OUR VIEW: Russell story remains mind boggling

Published 10:30 am Wednesday, July 26, 2023

Getting your Trinity Audio player ready...

As kids, we were taught the story of the boy who cried wolf. 

It’s hard not to think about that story when trying to wrap your head around the Carlee Russell situation, where the Hoover, Alabama woman told police she’d seen a small child walking on the interstate. She said she stopped to help and was kidnapped. 

Her disappearance quickly became a national story.

People everywhere sympathized with her. Absolutely everyone would stop if they saw a young child walking the interstate alone, just a few steps from being hit by a car. 

Two days later, she was back home and more questions remained, but at least she was home.

But, as it turns out, all of it was a hoax. 

The Hoover Police Department and other agencies found no evidence that anything that Russell reported occurred. Russell has now apologized, admitting that none of it was true. She said in a statement that she didn’t see a baby. She wasn’t kidnapped. It was all made up. Now, Russell has lost her job and potentially faces charges for filing a false police report. We have no idea why this happened, or why Russell made this up. 

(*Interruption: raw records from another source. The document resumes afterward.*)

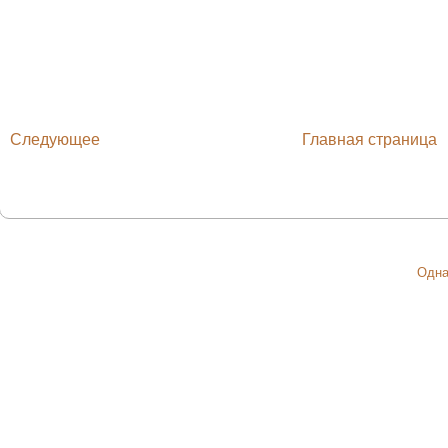
Следующее
Главная страница
Одна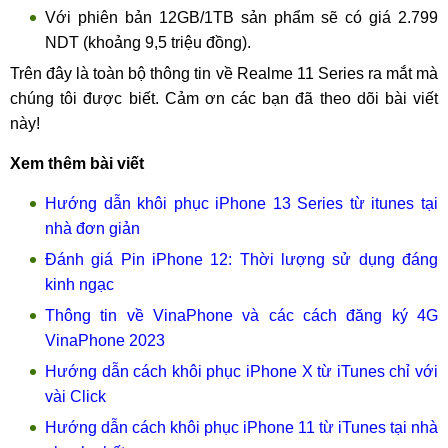
Với phiên bản 12GB/1TB sản phẩm sẽ có giá 2.799
NDT (khoảng 9,5 triệu đồng).
Trên đây là toàn bộ thông tin về Realme 11 Series ra mắt mà
chúng tôi được biết. Cảm ơn các bạn đã theo dõi bài viết
này!
Xem thêm bài viết
Hướng dẫn khôi phục iPhone 13 Series từ itunes tại
nhà đơn giản
Đánh giá Pin iPhone 12: Thời lượng sử dụng đáng
kinh ngạc
Thông tin về VinaPhone và các cách đăng ký 4G
VinaPhone 2023
Hướng dẫn cách khôi phục iPhone X từ iTunes chỉ với
vài Click
Hướng dẫn cách khôi phục iPhone 11 từ iTunes tại nhà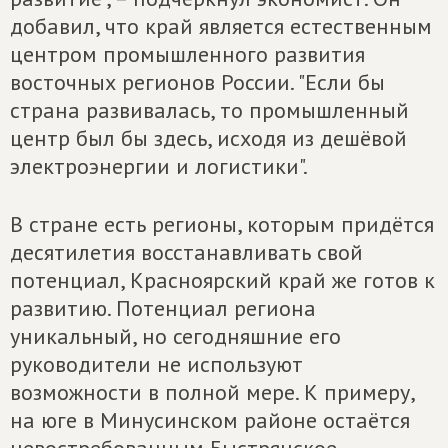
добавил, что край является естественным
центром промышленного развития
восточных регионов России. "Если бы
страна развивалась, то промышленный
центр был бы здесь, исходя из дешёвой
электроэнергии и логистики".
В стране есть регионы, которым придётся
десятилетия восстанавливать свой
потенциал, Красноярский край же готов к
развитию. Потенциал региона
уникальный, но сегодняшние его
руководители не используют
возможности в полной мере. К примеру,
на юге в Минусинском районе остаётся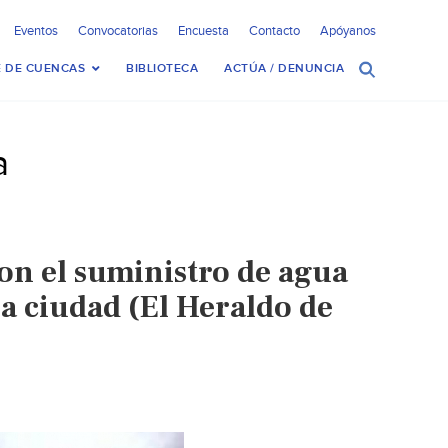
Eventos
Convocatorias
Encuesta
Contacto
Apóyanos
 DE CUENCAS
BIBLIOTECA
ACTÚA / DENUNCIA
a
on el suministro de agua
la ciudad (El Heraldo de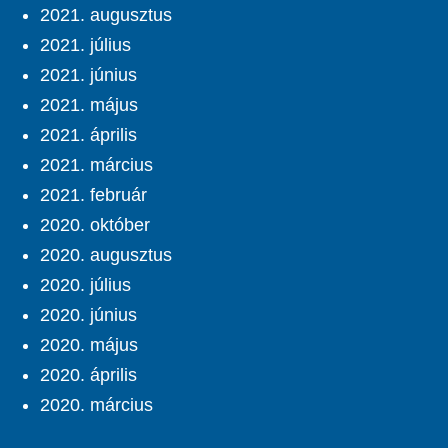
2021. augusztus
2021. július
2021. június
2021. május
2021. április
2021. március
2021. február
2020. október
2020. augusztus
2020. július
2020. június
2020. május
2020. április
2020. március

Filing a false report means people with real problems and real emergencies are put on the backburner for an emergency that never occurred. It means tens of thousands of dollars — if not hundreds of thousands — in taxpayer money is put toward investigating something that didn’t need investigating.

When someone goes missing, no one should have to ask if it’s a made-up crime. But every time an incident like this occurs, where someone makes up something of this magnitude, it adds a little more doubt. And that’s a shame.